In this post, I share how I used a conditional variational autoencoder (cVAE) to analyze resting-state fMRI data and uncover individual-specific effects of TMS. While this analysis is part of a larger research project, I wrote this post separately to spotlight how advances in deep learning can empower experimental neuroscience in ways that were previously out of reach.
Problem statement
Understanding how neuromodulation affects the brain is a fundamental challenge in cognitive neuroscience. In this project, I applied a conditional variational autoencoder (cVAE) to model and detect stimulation-induced changes in resting-state functional connectivity (FC). The cVAE was trained to capture the structure of FC patterns across different TMS conditions, while accounting for individual variability.
Why a cVAE?
Variational autoencoders (VAEs) are generative models that learn a latent representation of data. By extending this to a conditional setup, the model can learn how the latent structure shifts based on external factors—in this case, the stimulation condition (cTBS vs. sham).
This approach is particularly powerful for fMRI analysis because:
- Functional connectivity (FC) patterns can be highly similar within individuals, potentially masking stimulation-related effects.
- Stimulation may induce individual-specific effects that are not aligned across participants, making traditional group comparisons less sensitive.
The data at a glance
To explore how brain stimulation affects the brain at rest, I collected data from 48 participants. Each person came in for multiple sessions, including:
- 1 baseline session with no stimulation (just resting)
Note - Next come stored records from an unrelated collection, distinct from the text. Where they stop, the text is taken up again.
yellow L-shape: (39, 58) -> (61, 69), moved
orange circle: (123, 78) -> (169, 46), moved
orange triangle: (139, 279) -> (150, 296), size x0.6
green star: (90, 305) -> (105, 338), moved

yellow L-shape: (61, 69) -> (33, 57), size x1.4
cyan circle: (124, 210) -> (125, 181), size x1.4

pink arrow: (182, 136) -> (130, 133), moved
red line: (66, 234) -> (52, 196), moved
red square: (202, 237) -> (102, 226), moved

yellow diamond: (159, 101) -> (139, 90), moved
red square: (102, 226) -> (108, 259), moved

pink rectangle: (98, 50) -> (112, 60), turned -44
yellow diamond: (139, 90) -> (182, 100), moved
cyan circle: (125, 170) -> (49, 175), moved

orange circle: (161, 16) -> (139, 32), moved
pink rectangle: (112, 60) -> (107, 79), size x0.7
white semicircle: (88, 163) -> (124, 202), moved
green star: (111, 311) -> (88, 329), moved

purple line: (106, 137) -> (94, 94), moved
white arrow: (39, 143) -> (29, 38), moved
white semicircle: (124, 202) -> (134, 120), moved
- 2 sessions with real brain stimulation (called cTBS)
- 4 sessions with sham stimulation (like a placebo, with no real effect)
This design allows us to compare brain activity within each person, detecting subtle changes that wouldn’t show up in group averages. Note that there’s an inherent imbalance between sham and real sessions (for the other experiment purpose, not detailed here) and later we will talk about how to avoid bias of it during the VAE training.
From scans to signals
In each session, we recorded the brain’s activity using resting-state fMRI. I then converted this activity into a functional connectivity (FC) matrix, which basically maps how different regions of the brain are communicating.
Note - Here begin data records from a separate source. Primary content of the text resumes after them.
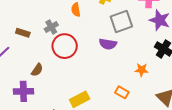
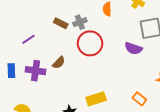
brown rectangle: (23, 33) -> (61, 23), moved
purple cross: (23, 91) -> (36, 71), moved

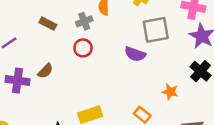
gray cross: (80, 22) -> (84, 21), moved
red circle: (90, 43) -> (83, 48), size x0.6

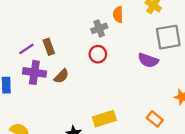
brown rectangle: (48, 24) -> (49, 47), moved, turned 42
purple cross: (17, 81) -> (34, 72), moved

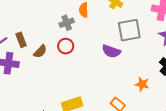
brown semicircle: (61, 76) -> (40, 51), moved

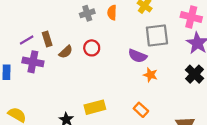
gray cross: (67, 23) -> (87, 13), moved
orange star: (142, 84) -> (150, 75), moved

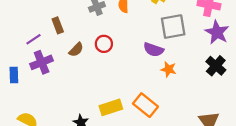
brown rectangle: (47, 39) -> (58, 25), moved
purple cross: (33, 62) -> (42, 62), turned -30
orange rectangle: (141, 110) -> (145, 105), moved, size x1.5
These matrices were used as input to the deep learning model.
This is the code to load the data.
# Encode FC matrix
fc_vector = fc_matrix[np.triu_indices(fc_matrix.shape[0], k=1)]
Model Architecture
The cVAE consisted of:
- Encoder: Maps FC + condition to latent space
- Decoder: Reconstructs FC from latent vector + condition
- Loss: Standard ELBO, combining reconstruction loss and KL divergence
The training objective:
\[\mathcal{L} = \mathbb{E}_{q_\phi(z|x, c)}[\log p_\theta(x|z, c)] - D_{KL}(q_\phi(z|x, c) \| p(z))\]Where:
- ( x ) is the observed FC
- ( c ) is the stimulation condition
- ( z ) is the latent variable
Key characteristics:
- Input: FC vector from each ROI to AAL region
- Condition: One-hot vector encoding of subject identity
- Target: Reconstruction of the original FC pattern
Controlling for Session Imbalance
Due to our experimental design, each subject has data with more sham than cTBS sessions. To avoid bias, I implemented a weighted random sampling strategy during training, assigning higher sampling weights to the underrepresented condition. This ensured balanced representation and prevented the model from overfitting to sham patterns.
Results: Latent Representation of Stimulation Effects
One way we quantified stimulation effects was by measuring the Euclidean distance in latent space between each session and the subject’s unstimulated (null) baseline.